** Activity **
Give back exactly the lines from the "Optical Satellite" line to the final line of the records, and only those, minus any pictures.

** Data provided **
────────────────────────────────────────

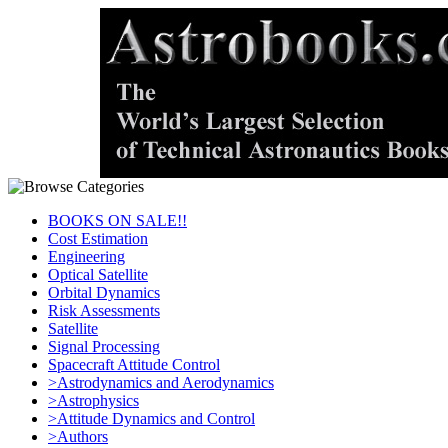
BOOKS ON SALE!!
Cost Estimation
Engineering
Optical Satellite
Orbital Dynamics
Risk Assessments
Satellite
Signal Processing
Spacecraft Attitude Control
>Astrodynamics and Aerodynamics
>Astrophysics
>Attitude Dynamics and Control
>Authors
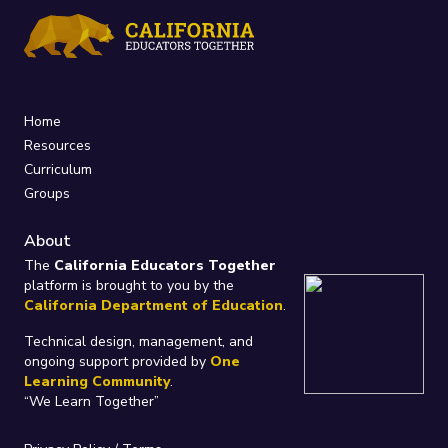
Home
Resources
Curriculum
Groups
About
The
California Educators Together
platform is brought to you by the
California Department of Education
.
Technical design, management, and
ongoing support provided by
One
Learning Community
.
“We Learn Together”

────────────────────────────────────────

** Solution to this problem **
Optical Satellite
Orbital Dynamics
Risk Assessments
Satellite
Signal Processing
Spacecraft Attitude Control
>Astrodynamics and Aerodynamics
>Astrophysics
>Attitude Dynamics and Control
>Authors
Home
Resources
Curriculum
Groups
About
The
California Educators Together
platform is brought to you by the
California Department of Education
.
Technical design, management, and
ongoing support provided by
One
Learning Community
.
“We Learn Together”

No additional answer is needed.